Though it seems like you could avoid the burden forever, the IRS tends to catch up with everybody.
MTV’s story focuses on rock and rap stars and the sometimes inventive ways in which they raise funds in order to meet their obligations (Willie Nelson released The IRS Tapes to help pay down $16.7 million in outstanding taxes; Jerry Lee Lewis “set up a phone number that allowed callers to hear the Killer tell stories from his childhood for the price of $2.75 per minute” – which proved popular enough to enable the Killer to pay the more than $500,000 he owed).
Actors have their own history of trouble with taxes: Wesley Snipes was sentenced to three years in prison for refusing to file tax returns (Snipes has appealed the sentence); Nicolas Cage has also faced financial and tax troubles recently, and is currently enmeshed in a lawsuit with his former business manager – the IRS has demanded more than $6 million in unpaid taxes from Cage.

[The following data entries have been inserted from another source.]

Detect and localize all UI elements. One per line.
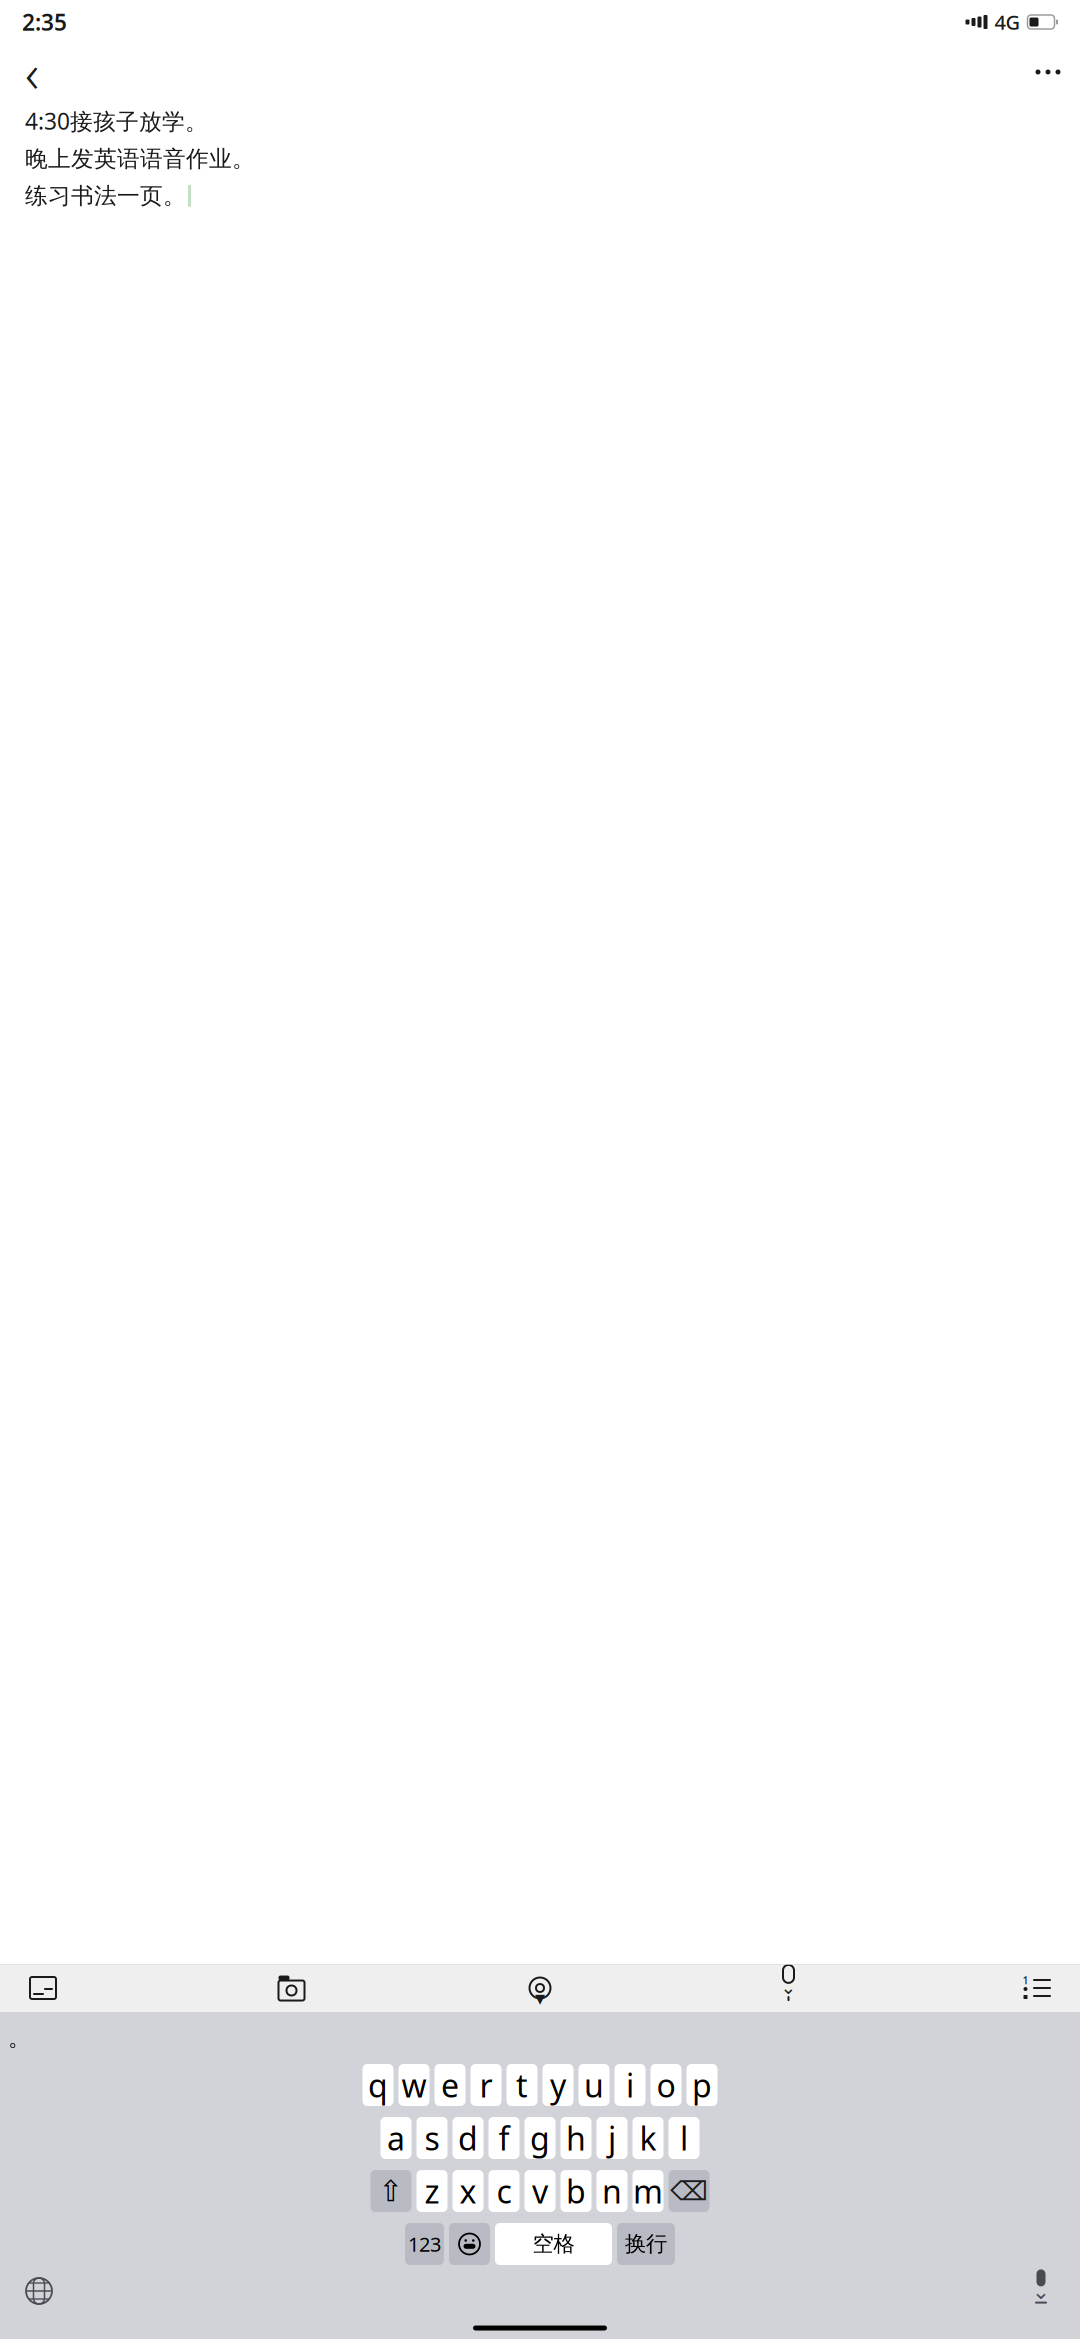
staticText: ‹: [25, 37, 39, 107]
button[interactable]: j: [596, 2117, 628, 2159]
button[interactable]: Switch keyboard: [16, 2270, 62, 2312]
button[interactable]: 换行: [617, 2223, 675, 2265]
button[interactable]: z: [416, 2170, 448, 2212]
staticText: u: [584, 2064, 604, 2106]
button[interactable]: Shift: [370, 2170, 412, 2212]
staticText: 123: [408, 2231, 441, 2257]
button[interactable]: i: [614, 2064, 646, 2106]
staticText: 2:35: [22, 7, 67, 37]
staticText: v: [532, 2170, 548, 2212]
staticText: 。: [8, 2024, 31, 2052]
staticText: 4G: [994, 9, 1020, 35]
button[interactable]: y: [542, 2064, 574, 2106]
staticText: ⌫: [670, 2176, 708, 2206]
button[interactable]: l: [668, 2117, 700, 2159]
staticText: t: [516, 2064, 528, 2106]
staticText: z: [424, 2170, 440, 2212]
button[interactable]: s: [416, 2117, 448, 2159]
staticText: ⌄: [780, 1977, 796, 1998]
button[interactable]: Take photo: [260, 1964, 322, 2012]
staticText: ⌄: [1032, 2279, 1050, 2304]
button[interactable]: 123: [405, 2223, 444, 2265]
button[interactable]: Back: [6, 46, 58, 98]
staticText: c: [496, 2170, 512, 2212]
staticText: o: [656, 2064, 676, 2106]
staticText: d: [458, 2117, 478, 2159]
staticText: q: [368, 2064, 388, 2106]
staticText: k: [640, 2117, 656, 2159]
button[interactable]: k: [632, 2117, 664, 2159]
button[interactable]: Checklist: [1006, 1964, 1068, 2012]
button[interactable]: f: [488, 2117, 520, 2159]
staticText: m: [633, 2170, 663, 2212]
button[interactable]: m: [632, 2170, 664, 2212]
button[interactable]: t: [506, 2064, 538, 2106]
button[interactable]: c: [488, 2170, 520, 2212]
staticText: p: [692, 2064, 712, 2106]
staticText: b: [566, 2170, 586, 2212]
button[interactable]: More options: [1022, 46, 1074, 98]
button[interactable]: Voice input: [758, 1964, 820, 2012]
staticText: 晚上发英语语音作业。: [25, 145, 255, 173]
button[interactable]: q: [362, 2064, 394, 2106]
button[interactable]: Emoji: [449, 2223, 490, 2265]
staticText: g: [530, 2117, 550, 2159]
button[interactable]: a: [380, 2117, 412, 2159]
button[interactable]: p: [686, 2064, 718, 2106]
button[interactable]: Add location: [509, 1964, 571, 2012]
staticText: w: [402, 2064, 426, 2106]
button[interactable]: o: [650, 2064, 682, 2106]
button[interactable]: r: [470, 2064, 502, 2106]
staticText: l: [680, 2117, 688, 2159]
staticText: ▾: [535, 1987, 545, 2009]
button[interactable]: 空格: [495, 2223, 612, 2265]
staticText: 换行: [625, 2231, 667, 2257]
staticText: ⇧: [378, 2174, 404, 2208]
staticText: 4:30接孩子放学。: [25, 106, 208, 136]
staticText: f: [498, 2117, 510, 2159]
staticText: 空格: [532, 2231, 574, 2257]
staticText: 练习书法一页。: [25, 182, 186, 210]
button[interactable]: x: [452, 2170, 484, 2212]
staticText: y: [550, 2064, 566, 2106]
button[interactable]: n: [596, 2170, 628, 2212]
staticText: n: [602, 2170, 622, 2212]
staticText: s: [424, 2117, 440, 2159]
button[interactable]: v: [524, 2170, 556, 2212]
staticText: i: [626, 2064, 634, 2106]
button[interactable]: Delete: [668, 2170, 710, 2212]
staticText: a: [387, 2117, 405, 2159]
button[interactable]: u: [578, 2064, 610, 2106]
button[interactable]: g: [524, 2117, 556, 2159]
button[interactable]: Insert photo: [12, 1964, 74, 2012]
staticText: h: [566, 2117, 586, 2159]
button[interactable]: Dictation: [1018, 2270, 1064, 2312]
staticText: x: [460, 2170, 476, 2212]
button[interactable]: d: [452, 2117, 484, 2159]
staticText: e: [441, 2064, 459, 2106]
staticText: r: [480, 2064, 492, 2106]
staticText: 1: [1022, 1973, 1028, 1987]
button[interactable]: b: [560, 2170, 592, 2212]
staticText: j: [608, 2117, 616, 2159]
button[interactable]: h: [560, 2117, 592, 2159]
button[interactable]: w: [398, 2064, 430, 2106]
button[interactable]: e: [434, 2064, 466, 2106]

Helpfully, our colleagues Mark Jadd, Norm Bacal and Kay Leung wrote a definitive paper on the topic of the tax treatment of non-Canadian artists and athletes performing in Canada: “Performing in Canada: Taxation of Non-Resident Artists, Athletes and Other Service Providers”, which was published in the Canadian Tax Journal (citation is 56 (3) Canadian Tax Journal 589 (2008)) and an abstract can be read here:
This article reviews the current state of Canadian tax law and administrative practice applicable to non-residents who provide services in Canada and to the businesses that engage them. Particular emphasis has been placed on the rules pertaining to foreign athletes and service providers within the entertainment industry, including an overview of the special provisions governing taxation of non-resident actors. The article examines the substantive tax liability for foreign service providers under Canadian domestic law and the effect that tax treaties may have on such liability. In particular, the impact of the fifth protocol to the Canada-us income tax convention is considered.